Despite these mechanistic insights, cellular signaling by SUMO chains is still incompletely understood. This is mainly due to the fact that so far the cellular substrates undergoing dynamic polySUMOylation were not well defined. To fill this gap, recent unbiased proteomic screens have focused on the identification of targets for the chain-specific isopeptidase SENP6 (Liebelt et al., 2019; Wagner et al., 2019). To this end alterations in SUMO conjugation were determined following inactivation of SENP6 by siRNA- or shRNA-mediated knock-down. Even though some changes might be indirect, these studies revealed a comprehensive list of candidate substrates of SUMO chain modification. Based on these datasets and other published work we give an overview of cellular networks that are controlled by polySUMOylation. The integrated proteomics dataset of candidate SENP6 targets revealed a highly interconnected network of proteins functioning in DNA damage response and DNA repair networks as well as chromatin organization. Importantly, SENP6 seems to limit SUMO chain formation of protein groups that are part of larger protein assemblies (Figure 1). This is exemplified for the constitutive centromere-associated network (CCAN) (Figure 1, red subcluster) and SMC (structural maintenance of chromosomes) complexes, such as the SMC1/3 cohesin complex (Figure 1, green subcluster) and the SMC5/6 complex (Figure 1, magenta subcluster).

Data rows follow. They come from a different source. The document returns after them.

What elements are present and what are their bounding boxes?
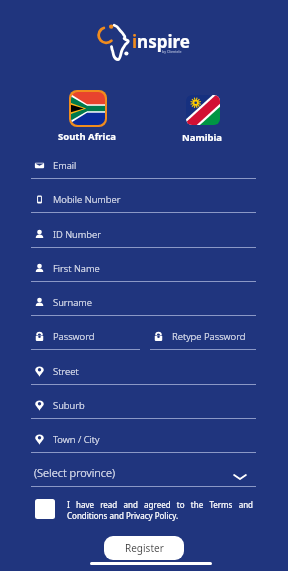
staticText: Namibia [182,131,223,142]
staticText: Town / City [53,433,100,446]
button[interactable]: ID Number [31,221,256,248]
staticText: Surname [53,296,93,309]
staticText: Email [53,159,77,172]
staticText: Password [53,330,95,343]
button[interactable]: (Select province) [31,460,256,487]
staticText: Suburb [53,399,85,412]
button[interactable]: Suburb [31,392,256,419]
button[interactable]: South Africa [57,88,117,142]
staticText: (Select province) [34,465,116,480]
staticText: inspire [132,30,190,53]
staticText: Register [125,541,164,555]
staticText: First Name [53,262,100,275]
button[interactable]: Mobile Number [31,186,256,213]
staticText: Street [53,365,79,378]
staticText: I have read and agreed to the Terms and … [67,499,253,522]
button[interactable]: Namibia [172,88,233,142]
staticText: Retype Password [172,330,246,343]
button[interactable]: I have read and agreed to the Terms and … [31,497,256,523]
other: Select province [233,470,247,484]
button[interactable]: Retype Password [150,323,256,350]
button[interactable]: First Name [31,255,256,282]
button[interactable]: Email [31,152,256,179]
button[interactable]: Surname [31,289,256,316]
staticText: ID Number [53,228,101,241]
button[interactable]: Register [104,536,184,560]
staticText: by Clientele [162,49,182,54]
button[interactable]: Street [31,358,256,385]
button[interactable]: Password [31,323,140,350]
staticText: South Africa [58,130,117,142]
button[interactable]: Town / City [31,426,256,453]
staticText: Mobile Number [53,193,121,206]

Figure 1. A network of SENP6 targets identified by two recent unbiased proteomic studies (Liebelt et al., 2019; Wagner et al., 2019). Candidate SENP6 targets identified in both studies were combined into a single dataset. This dataset was then used for the generation of a network using the STRING database (version 11.0, https://string-db.org). Only highest confidence interactions (interaction score > 0.9) were considered. Experiments and databases were used as interaction sources. Disconnected nodes were removed from the network. The network data was imported into Cytoscape. The core components of the constitutive centromere associated network (CCAN) are highlighted as red subcluster. The associated CENP-B and the CENP-A targeting factors Mis18A/Mis18BP1 are depicted in light red and yellow, respectively. The cohesion complex is represented by the green subcluster (with the CTCF targeting factor in light green) and the SMC5/6 complex is highlighted in magenta. The SMC5/6 recruitment factor FAM178A/Slf2 is shown in pink.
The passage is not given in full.